Ding, ding , ding, we have a 2 pounder. Congrats RB. I figured you would come through...and very nice onion Danny in a tough year for growing big ones in our area. 

Next year let's go for three pounds!!!

p.s. check out my fishing report (soon to be posted in the flyfishing section on my just completed trip to Baja for roosterfish.


----------



## Rubberback (Sep 9, 2008)

Meadowlark said:


> Ding, ding , ding, we have a 2 pounder. Congrats RB. I figured you would come through...and very nice onion Danny in a tough year for growing big ones in our area.
> 
> Next year let's go for three pounds!!!
> 
> p.s. check out my fishing report (soon to be posted in the flyfishing section on my just completed trip to Baja for roosterfish.


I figured you were fishing. Sounds like you did good. You gonna mount one? They make a cool mount.
Three pounder for sure next year. You ever tried the Texas Tradition? There sweet.


----------



## Rubberback (Sep 9, 2008)

Its Texas Legend Onion not Tradition.


----------



## Danny O (Apr 14, 2010)

Rubberback said:


> Nice onion Danny. How was your harvest?

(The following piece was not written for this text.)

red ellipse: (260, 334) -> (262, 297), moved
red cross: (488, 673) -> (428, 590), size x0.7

This was our second season growing onions, so we learned alot. We planted around Thanksgiving instead of January. We also spaced them more. Some bigger than others. We are getting there.


----------



## Rubberback (Sep 9, 2008)

Danny O said:


> This was our second season growing onions, so we learned alot. We planted around Thanksgiving instead of January. We also spaced them more. Some bigger than others. We are getting there.

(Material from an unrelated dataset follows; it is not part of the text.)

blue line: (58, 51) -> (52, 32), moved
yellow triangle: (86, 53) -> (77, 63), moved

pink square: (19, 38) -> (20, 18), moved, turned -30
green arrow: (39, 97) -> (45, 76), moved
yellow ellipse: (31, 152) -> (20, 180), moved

You done good! I have good dirt for onions. I usually side dress them with aged chicken poop .
One good thing about onions is once they bulb & you cure them you can store them for months. Plus, you can eat them with everything. The size doesn't effect the taste either. I like them big so when I make a burger or whatever you get onion with every bite. Onion is my favorite veggie.


----------